The Suburban Swindle

By Jackie Corley



So New Publishing
October 2008, Paperback
100 pages
978-0977815159

 
The  Suburban Swindle

Reviewed by John Madera


 

When Kate Braverman was asked about her use of the color blue in Squandering the Blue, she responded that the “idea was to write a short story collection that was so interconnected, that the stories became more than the sum of their parts,” and she explained that the use of blue was the “secret for holding the twelve stories together,” that the use of themes was the way “to make a book of short stories worthy of history.”

Jackie Corley similarly sutures her stories together in The Suburban Swindle, her debut collection, with recurring themes, words, and symbols. As Corley vividly explores the persistence of violence—how it enters every dark and secret corner of a life, how it struggles against the failure of memory—you can see her reaching out for some kind of lexicon to begin to describe it, some set of symbolic obsessions with which to contain and control her conjured world.

For instance, just as Samuel Delany has a thing for feet or how Gary Lutz obsesses over arms, Corley always returns to the thumb. In “Persons of Bondage,” a witness recounts a person’s beating at a failed gas station, saying, “I could feel the pulse in my thumb and the scene curved right fresh in front of eyes that were holy and were mine,” while in the title story a woman rubs “the smooth valley along the bridge of [a boy’s] nose with [her] thumb.” The boys in “Catfish Boys,” “have a fat thumb stroking… the weedy patches on their chins, with dirt under the nails and in the maps of their finger pads,” and one boy there gets his hand sliced by a girlfriend, so that it “looked orange and raw when she did it to him, like a bruised peach when someone jabs a thumb into the ooze.”

While there is much focus on the flesh, on blood and sex, there’s also much reflection on the spirit or soul, or whatever you want to call the intangible.

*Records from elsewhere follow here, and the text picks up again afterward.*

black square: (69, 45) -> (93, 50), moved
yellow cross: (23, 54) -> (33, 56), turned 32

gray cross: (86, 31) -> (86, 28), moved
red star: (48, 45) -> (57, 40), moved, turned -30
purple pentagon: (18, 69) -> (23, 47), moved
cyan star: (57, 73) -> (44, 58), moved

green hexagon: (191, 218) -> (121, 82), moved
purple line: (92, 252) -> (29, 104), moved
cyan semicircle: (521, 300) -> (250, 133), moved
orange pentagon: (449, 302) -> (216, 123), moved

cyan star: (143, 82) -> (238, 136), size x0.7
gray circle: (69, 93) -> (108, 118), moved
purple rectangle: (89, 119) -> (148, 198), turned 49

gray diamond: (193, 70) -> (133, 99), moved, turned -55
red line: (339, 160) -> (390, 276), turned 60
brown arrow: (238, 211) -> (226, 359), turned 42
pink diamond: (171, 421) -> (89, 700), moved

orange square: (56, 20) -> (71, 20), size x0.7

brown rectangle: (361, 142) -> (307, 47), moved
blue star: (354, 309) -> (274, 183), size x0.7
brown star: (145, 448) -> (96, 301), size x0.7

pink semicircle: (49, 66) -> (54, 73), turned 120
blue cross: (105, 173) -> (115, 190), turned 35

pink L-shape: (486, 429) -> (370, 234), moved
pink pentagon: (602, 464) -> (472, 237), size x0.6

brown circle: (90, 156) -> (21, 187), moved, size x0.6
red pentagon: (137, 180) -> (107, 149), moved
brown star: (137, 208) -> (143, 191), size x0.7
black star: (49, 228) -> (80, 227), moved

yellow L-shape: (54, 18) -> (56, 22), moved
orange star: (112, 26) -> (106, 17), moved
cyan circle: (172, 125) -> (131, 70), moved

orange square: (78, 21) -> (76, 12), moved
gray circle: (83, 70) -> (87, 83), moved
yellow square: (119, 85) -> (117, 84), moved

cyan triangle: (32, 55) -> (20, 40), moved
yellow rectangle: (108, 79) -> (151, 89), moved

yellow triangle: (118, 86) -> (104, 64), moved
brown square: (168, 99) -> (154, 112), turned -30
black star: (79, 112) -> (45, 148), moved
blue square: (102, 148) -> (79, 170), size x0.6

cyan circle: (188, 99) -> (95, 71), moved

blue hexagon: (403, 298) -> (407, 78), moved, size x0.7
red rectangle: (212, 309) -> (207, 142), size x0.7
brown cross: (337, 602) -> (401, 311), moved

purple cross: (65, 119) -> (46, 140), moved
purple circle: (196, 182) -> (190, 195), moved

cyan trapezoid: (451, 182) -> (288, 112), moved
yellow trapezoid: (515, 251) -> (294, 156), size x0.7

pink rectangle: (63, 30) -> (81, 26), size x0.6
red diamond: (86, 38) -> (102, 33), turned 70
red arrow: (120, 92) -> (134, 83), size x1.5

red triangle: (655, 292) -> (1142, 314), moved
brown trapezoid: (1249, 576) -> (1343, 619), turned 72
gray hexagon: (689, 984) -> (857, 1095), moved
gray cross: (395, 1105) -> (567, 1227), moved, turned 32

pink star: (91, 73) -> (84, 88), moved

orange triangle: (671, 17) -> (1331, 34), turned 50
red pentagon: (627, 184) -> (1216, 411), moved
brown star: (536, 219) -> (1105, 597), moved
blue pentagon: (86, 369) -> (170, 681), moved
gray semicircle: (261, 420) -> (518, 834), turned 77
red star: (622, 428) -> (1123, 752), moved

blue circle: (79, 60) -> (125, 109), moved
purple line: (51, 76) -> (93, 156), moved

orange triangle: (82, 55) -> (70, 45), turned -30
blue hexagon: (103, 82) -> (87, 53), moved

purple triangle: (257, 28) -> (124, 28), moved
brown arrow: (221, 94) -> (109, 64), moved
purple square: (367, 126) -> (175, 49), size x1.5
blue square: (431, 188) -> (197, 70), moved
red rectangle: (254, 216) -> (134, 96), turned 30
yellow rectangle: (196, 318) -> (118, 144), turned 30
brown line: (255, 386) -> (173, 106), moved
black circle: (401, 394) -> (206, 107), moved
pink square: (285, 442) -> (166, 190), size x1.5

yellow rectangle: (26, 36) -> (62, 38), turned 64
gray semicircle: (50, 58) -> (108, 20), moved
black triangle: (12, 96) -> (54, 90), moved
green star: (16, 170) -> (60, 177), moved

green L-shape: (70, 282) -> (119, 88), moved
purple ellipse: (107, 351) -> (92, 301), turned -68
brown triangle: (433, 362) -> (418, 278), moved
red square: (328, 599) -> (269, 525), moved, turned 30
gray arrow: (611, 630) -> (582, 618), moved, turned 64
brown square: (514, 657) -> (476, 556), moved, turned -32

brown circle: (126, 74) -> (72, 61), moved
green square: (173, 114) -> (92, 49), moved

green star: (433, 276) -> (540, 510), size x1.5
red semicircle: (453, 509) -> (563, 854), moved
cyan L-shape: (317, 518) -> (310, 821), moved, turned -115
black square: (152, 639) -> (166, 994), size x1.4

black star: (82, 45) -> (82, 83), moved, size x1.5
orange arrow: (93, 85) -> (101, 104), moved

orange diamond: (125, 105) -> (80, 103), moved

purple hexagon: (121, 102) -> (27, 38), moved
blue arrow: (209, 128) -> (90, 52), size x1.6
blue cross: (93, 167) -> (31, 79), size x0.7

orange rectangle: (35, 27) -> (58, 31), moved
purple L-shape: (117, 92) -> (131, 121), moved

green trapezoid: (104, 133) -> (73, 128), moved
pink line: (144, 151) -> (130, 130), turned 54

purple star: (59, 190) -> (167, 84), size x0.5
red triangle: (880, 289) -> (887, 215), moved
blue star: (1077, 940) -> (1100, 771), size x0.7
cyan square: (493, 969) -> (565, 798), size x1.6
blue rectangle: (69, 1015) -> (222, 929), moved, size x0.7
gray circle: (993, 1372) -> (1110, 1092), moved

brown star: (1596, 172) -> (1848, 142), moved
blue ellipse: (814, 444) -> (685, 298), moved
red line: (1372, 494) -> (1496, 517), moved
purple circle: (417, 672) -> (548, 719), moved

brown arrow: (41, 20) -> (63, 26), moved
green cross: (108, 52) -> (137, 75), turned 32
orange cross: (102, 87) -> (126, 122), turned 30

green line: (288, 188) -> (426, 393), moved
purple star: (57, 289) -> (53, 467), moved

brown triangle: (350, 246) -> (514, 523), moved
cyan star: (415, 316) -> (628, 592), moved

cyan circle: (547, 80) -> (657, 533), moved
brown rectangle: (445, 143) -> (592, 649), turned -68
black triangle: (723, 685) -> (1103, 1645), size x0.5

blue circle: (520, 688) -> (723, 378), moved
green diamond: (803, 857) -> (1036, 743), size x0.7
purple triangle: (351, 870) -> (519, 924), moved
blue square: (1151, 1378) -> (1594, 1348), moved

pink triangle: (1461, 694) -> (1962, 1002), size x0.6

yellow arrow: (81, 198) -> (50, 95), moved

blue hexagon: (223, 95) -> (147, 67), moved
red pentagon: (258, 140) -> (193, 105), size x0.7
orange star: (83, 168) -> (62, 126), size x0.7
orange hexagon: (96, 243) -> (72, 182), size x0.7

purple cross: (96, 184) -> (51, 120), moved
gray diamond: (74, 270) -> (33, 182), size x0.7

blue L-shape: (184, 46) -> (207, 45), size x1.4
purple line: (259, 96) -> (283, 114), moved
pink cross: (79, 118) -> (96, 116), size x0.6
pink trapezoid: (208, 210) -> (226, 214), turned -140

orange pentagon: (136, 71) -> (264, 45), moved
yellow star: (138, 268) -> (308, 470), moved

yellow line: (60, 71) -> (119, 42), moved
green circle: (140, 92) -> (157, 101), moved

This aspect of The Suburban Swindle made me think of Allen Ginsberg’s Howl where benzedrine-fueled outcasts travel to the “holy Bronx” and see “Visions! omens! hallucinations! miracles! ecstasies!” Though all of Corley’s stories take place on the polluted streets and “sterile turnpikes” of New Jersey, it’s also where “God cut through somebody’s soul and spread his hands across the clouds. It hovers there, that swollen wound in the sky, the skin stretched thin and pursing at the gash.” Although an uncle in “The Suburban Swindle,” is recalled as failing to reach his heart when he stabbed himself with a knife, he did spill “all his holy breath.” It’s also where you find “bored, drippy-eyed potheads in basements anesthetizing their gods’ minds.” In “The Smoker in Winter,” a woman reflects: “Used to be we were lovers. Used to be there was something of God in that.” And the narrator in “Catfish Boys” opines, “Maybe it’s the midnight shuffle we carry in us, thick and slow, or the fading waitresses and their bitter glory, but spirits melt into diner walls just as strong as they do into graveyard soil.”

It’s not only awareness that these men and women are seeking, but transformation, maybe even transfiguration. From “Dancing Jesus at the Broadway Diner”:

She wants to see down the rolls of the hills, to see across the river and into town and know that every part of it is blood and concrete and throbbing. She wants to see it and stand immortal and let it wash away under her feet. She wants the knowledge, but only because she wants to know it so well that it would become irrelevant. No words. No thoughts. No emotion. But fullness. Something that spreads through her, through the living and the dead, from chaos to calm, warm, knowing nothing.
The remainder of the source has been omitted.